Each version of the License is given a distinguishing version number. If the Document specifies that a particular numbered version of this License "or any later version" applies to it, you have the option of following the terms and conditions either of that specified version or of any later version that has been published (not as a draft) by the Free Software Foundation. If the Document does not specify a version number of this License, you may choose any version ever published (not as a draft) by the Free Software Foundation. If the Document specifies that a proxy can decide which future versions of this License can be used, that proxy's public statement of acceptance of a version permanently authorizes you to choose that version for the Document.

11. RELICENSING

"Massive Multiauthor Collaboration Site" (or "MMC Site") means any World Wide Web server that publishes copyrightable works and also provides prominent facilities for anybody to edit those works. A public wiki that anybody can edit is an example of such a server. A "Massive Multiauthor Collaboration" (or "MMC") contained in the site means any set of copyrightable works thus published on the MMC site.
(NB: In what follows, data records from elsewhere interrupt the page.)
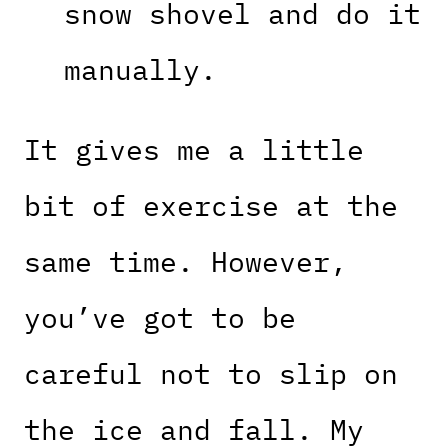
snow shovel and do it
manually.
It gives me a little
bit of exercise at the
same time. However,
you’ve got to be
careful not to slip on
the ice and fall. My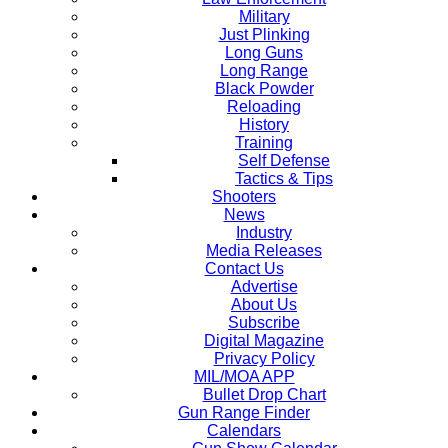
Military
Just Plinking
Long Guns
Long Range
Black Powder
Reloading
History
Training
Self Defense
Tactics & Tips
Shooters
News
Industry
Media Releases
Contact Us
Advertise
About Us
Subscribe
Digital Magazine
Privacy Policy
MIL/MOA APP
Bullet Drop Chart
Gun Range Finder
Calendars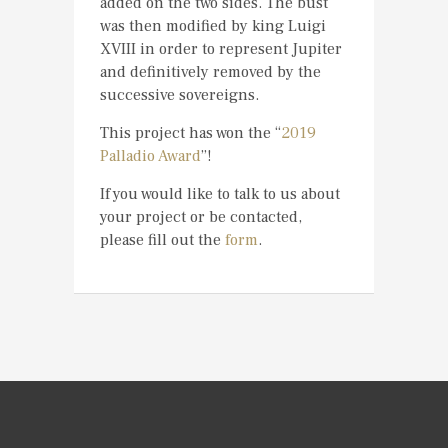
added on the two sides. The bust
was then modified by king Luigi
XVIII in order to represent Jupiter
and definitively removed by the
successive sovereigns.
This project has won the “
2019
Palladio Award
”!
If you would like to talk to us about
your project or be contacted,
please fill out the
form
.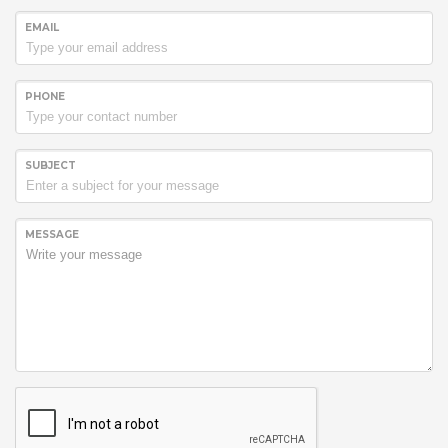
EMAIL
PHONE
SUBJECT
MESSAGE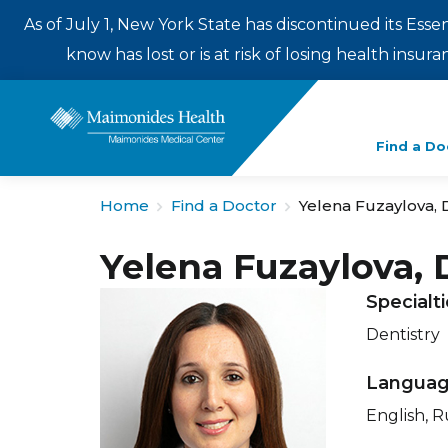
As of July 1, New York State has discontinued its Esse
know has lost or is at risk of losing health insu
Enter
Find a Do
a
search
Home
Find a Doctor
Yelena Fuzaylova,
term
Yelena Fuzaylova,
Specialt
Dentistry
Langua
English, R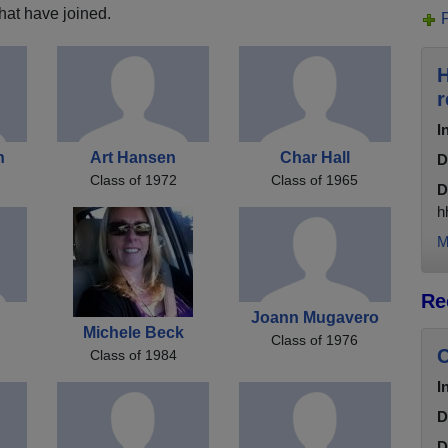
hat have joined.
H
r
I
n
Art Hansen
Char Hall
D
Class of 1972
Class of 1965
D
h
M
Re
Joann Mugavero
Michele Beck
Class of 1976
C
Class of 1984
I
D
D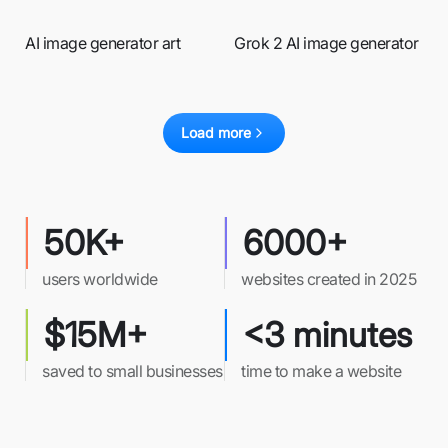
AI image generator art
Grok 2 AI image generator
Load more
50K+
6000+
users worldwide
websites created in 2025
$15M+
<3 minutes
saved to small businesses
time to make a website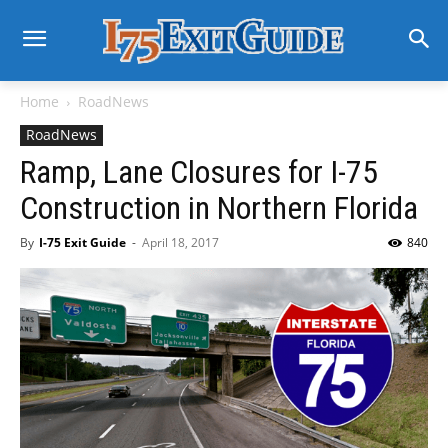
Home
RoadNews
RoadNews
Ramp, Lane Closures for I-75
Construction in Northern Florida
By
I-75 Exit Guide
-
April 18, 2017
840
"CC-BY-SA" means the Creative Commons Attribution-Share Alike 3.0 license published by Creative Commons Corporation, a not-for-profit corporation with a principal place of business in San Francisco, California, as well as future copyleft versions of that license published by that same organization.

"Incorporate" means to publish or republish a Document, in whole or in part, as part of another Document.

An MMC is "eligible for relicensing" if it is licensed under this License, and if all works that were first published under this License somewhere other than this MMC, and subsequently incorporated in whole or in part into the MMC, (1) had no cover texts or invariant sections, and (2) were thus incorporated prior to November 1, 2008.

The operator of an MMC Site may republish an MMC contained in the site under CC-BY-SA on the same site at any time before August 1, 2009, provided the MMC is eligible for relicensing.

How to use this License for your documents

To use this License in a document you have written, include a copy of the License in the document and put the following copyright and license notices just after the title page:

Copyright (c) YEAR YOUR NAME.
Permission is granted to copy, distribute and/or modify this document
under the terms of the GNU Free Documentation License, Version 1.3
or any later version published by the Free Software Foundation;
with no Invariant Sections, no Front-Cover Texts, and no Back-Cover Texts.
A copy of the license is included in the section entitled "GNU
Free Documentation License".

If you have Invariant Sections, Front-Cover Texts and Back-Cover Texts, replace the "with...Texts." line with this:

with the Invariant Sections being LIST THEIR TITLES, with the
Front-Cover Texts being LIST, and with the Back-Cover Texts being LIST.

If you have Invariant Sections without Cover Texts, or some other combination of the three, merge those two alternatives to suit the situation.

If your document contains nontrivial examples of program code, we recommend releasing these examples in parallel under your choice of free software license, such as the GNU General Public License, to permit their use in free software.